- Assigned task
Lines in the entries below where the word "için" shows up should each be copied.

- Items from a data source
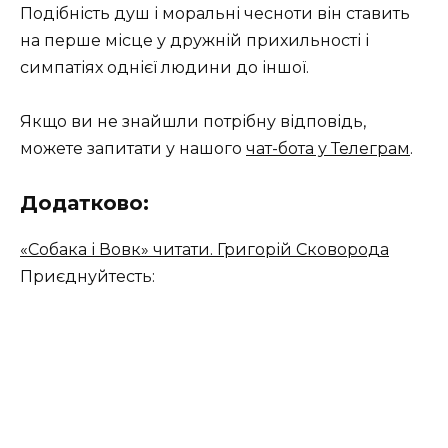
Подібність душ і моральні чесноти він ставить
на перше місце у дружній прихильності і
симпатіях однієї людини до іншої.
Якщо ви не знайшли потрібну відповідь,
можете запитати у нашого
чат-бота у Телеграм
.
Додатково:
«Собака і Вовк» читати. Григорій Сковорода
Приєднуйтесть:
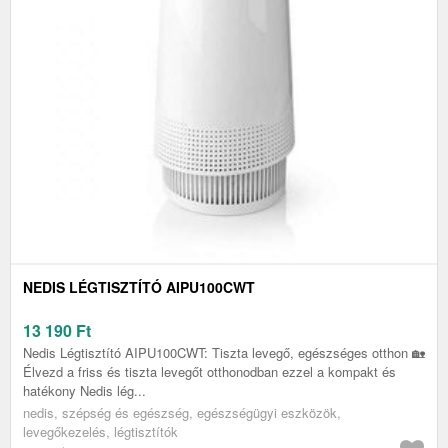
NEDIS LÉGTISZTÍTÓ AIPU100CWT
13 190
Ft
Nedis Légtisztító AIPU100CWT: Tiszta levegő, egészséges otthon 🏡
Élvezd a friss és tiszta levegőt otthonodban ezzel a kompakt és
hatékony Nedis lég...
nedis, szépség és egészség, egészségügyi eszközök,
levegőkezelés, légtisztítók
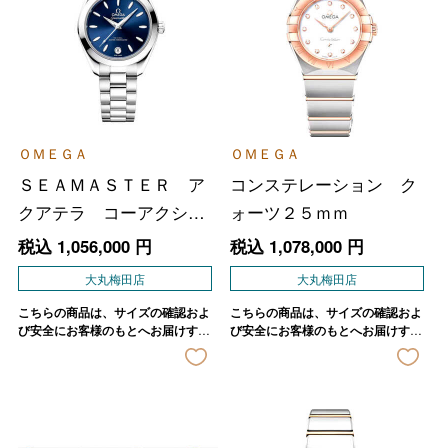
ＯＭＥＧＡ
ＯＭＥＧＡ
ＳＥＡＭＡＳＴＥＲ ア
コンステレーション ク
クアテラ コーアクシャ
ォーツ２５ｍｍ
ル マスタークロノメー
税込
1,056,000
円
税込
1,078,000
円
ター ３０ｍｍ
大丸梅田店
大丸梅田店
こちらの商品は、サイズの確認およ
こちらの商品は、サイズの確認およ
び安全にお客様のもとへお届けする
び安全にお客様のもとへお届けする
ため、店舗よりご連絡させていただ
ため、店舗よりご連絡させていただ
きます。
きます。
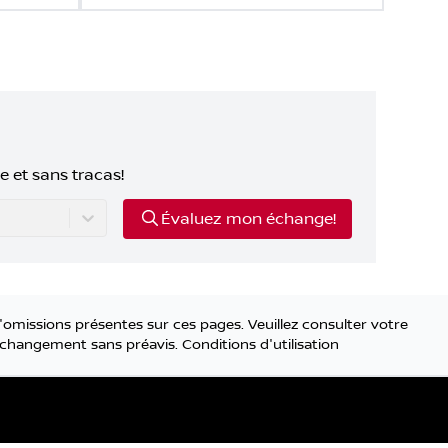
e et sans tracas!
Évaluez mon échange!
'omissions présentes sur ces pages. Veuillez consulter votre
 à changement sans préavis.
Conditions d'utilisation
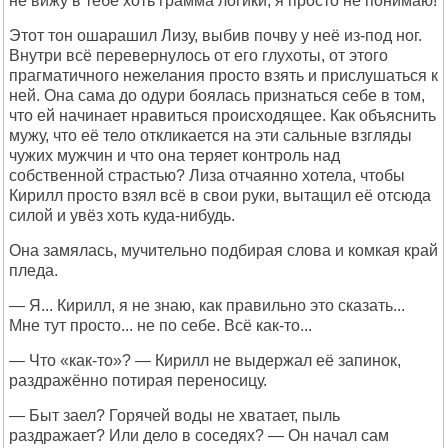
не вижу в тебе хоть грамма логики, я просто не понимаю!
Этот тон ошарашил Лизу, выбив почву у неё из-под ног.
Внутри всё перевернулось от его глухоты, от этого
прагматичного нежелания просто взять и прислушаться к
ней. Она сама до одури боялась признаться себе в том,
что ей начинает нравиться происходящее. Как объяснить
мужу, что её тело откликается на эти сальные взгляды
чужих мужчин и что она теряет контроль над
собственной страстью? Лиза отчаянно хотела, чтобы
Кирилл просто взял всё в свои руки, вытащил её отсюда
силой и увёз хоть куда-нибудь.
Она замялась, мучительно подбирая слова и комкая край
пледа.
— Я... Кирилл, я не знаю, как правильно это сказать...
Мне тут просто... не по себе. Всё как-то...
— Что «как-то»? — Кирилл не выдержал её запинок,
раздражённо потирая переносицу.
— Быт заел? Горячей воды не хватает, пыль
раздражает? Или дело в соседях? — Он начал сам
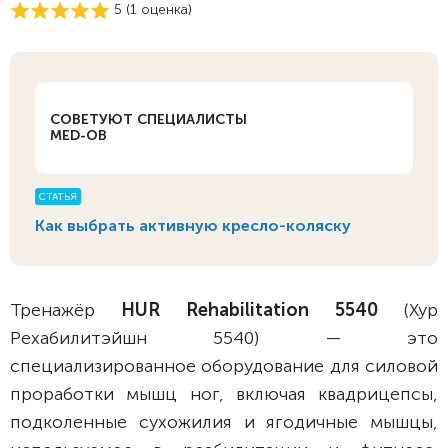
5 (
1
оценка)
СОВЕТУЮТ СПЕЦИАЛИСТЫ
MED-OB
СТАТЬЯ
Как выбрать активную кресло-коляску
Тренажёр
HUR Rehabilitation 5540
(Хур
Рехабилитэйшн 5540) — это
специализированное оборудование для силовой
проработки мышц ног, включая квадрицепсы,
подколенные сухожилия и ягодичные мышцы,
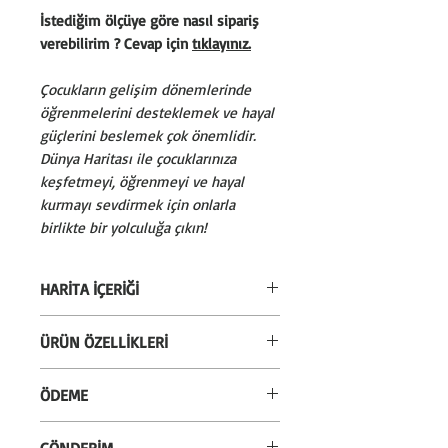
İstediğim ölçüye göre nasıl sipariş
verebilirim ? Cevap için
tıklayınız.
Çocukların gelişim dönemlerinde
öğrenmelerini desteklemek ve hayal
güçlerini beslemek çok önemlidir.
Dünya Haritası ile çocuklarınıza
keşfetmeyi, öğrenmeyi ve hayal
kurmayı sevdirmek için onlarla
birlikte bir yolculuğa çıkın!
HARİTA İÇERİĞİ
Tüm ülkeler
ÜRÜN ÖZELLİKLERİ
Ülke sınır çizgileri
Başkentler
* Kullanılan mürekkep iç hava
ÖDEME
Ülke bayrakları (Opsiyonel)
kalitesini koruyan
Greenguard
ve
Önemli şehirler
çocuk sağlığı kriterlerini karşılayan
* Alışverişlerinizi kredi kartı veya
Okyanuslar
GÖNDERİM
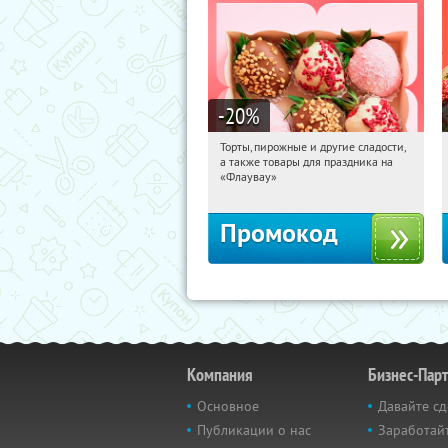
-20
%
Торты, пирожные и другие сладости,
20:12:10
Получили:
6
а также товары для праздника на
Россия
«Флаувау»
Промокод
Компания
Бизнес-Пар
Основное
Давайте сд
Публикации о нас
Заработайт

- Response to this exercise
verebilirim ? Cevap için
kurmayı sevdirmek için onlarla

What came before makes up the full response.